Messages pop up on my computer and phone like a toddler starved for attention. Sure, I can change the settings, but with the next update, my settings get reset somehow and I either get everything or nothing.
What I think is happening are the results of a few things while individually are outstanding achievements in software and systems development combined with the agility skills of super-effective deployment organizations. How can that be bad or a problem? It is not either. But in multi-verse of the end-user screens and experience, the cocktail of technology is starting to slow us down in micro-steps.
Applications used to be easy to know what their purpose was and what they were supposed to do. The best ones even with a hundred options allowed an individual to execute either a single or several well-defined actions that got a user from point A to point B each and every time. Once learned by the user, the interface would only change slightly along with new features that came packed into each update or upgrade. Even with each change, point A was always point A and point B was always there waiting to be reached.
The Development Engine:
That sounds simple, but it is quite complex. In the big ecosystem of applications and using computing devices to do things, we have survived quite well with only a few bumps and flat tires along the way. In software the law of natural selection is true. The winners win and the losers lose.

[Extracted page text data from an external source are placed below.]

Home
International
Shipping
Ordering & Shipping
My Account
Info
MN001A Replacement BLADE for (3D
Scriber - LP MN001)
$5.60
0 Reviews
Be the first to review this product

At no other time in application development has there been such advancement in how applications are built. This includes many practices, methods, environments, systems, platforms, frameworks, and a hundred other things. Aside from the technical stuff are project managers, program managers, managers (I use that term loosely), programmers, salespeople, marketing folks, and decision-makers.
Writing this blog post has left me with more questions than answers and it is difficult to wrap this up like a perfectly crafted article or post. At some point I need to stop writing because you will stop reading, so here are a few things to discuss, converse, and toss around. If you are not in the software business bear with me for a moment because it is at this level the break happens.
Think along with me here:
Can an application become too big to work well?

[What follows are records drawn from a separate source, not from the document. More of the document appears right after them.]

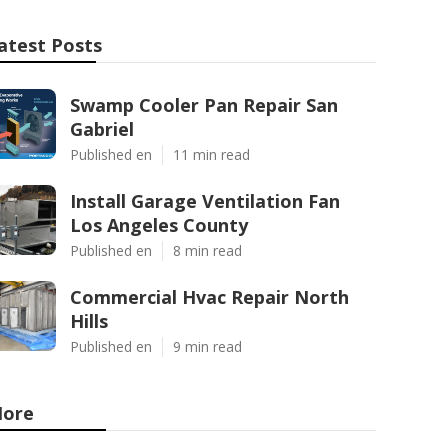
atest Posts
Swamp Cooler Pan Repair San
Gabriel
Published en
11 min read
Install Garage Ventilation Fan
Los Angeles County
Published en
8 min read
Commercial Hvac Repair North
Hills
Published en
9 min read
ore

Does adding more features to address the competition actually bring more value?
In some cases, does updating something break more things and remove more value than what was just added?
Does faster and seamless delivery of code cause more issues?
Conclusion:
As a professional developer and one that is very serious about the craft, I have to wonder if all the things we have done to improve the work, the code, the data, and how it gets from point A to point B and then shipped is actually cracking the foundations of more things than we realize. Right now, I am just thinking aloud here as I write this blog post. I will keep thinking and digging in to find out why everything is broken. Maybe I can fix a few things along the way.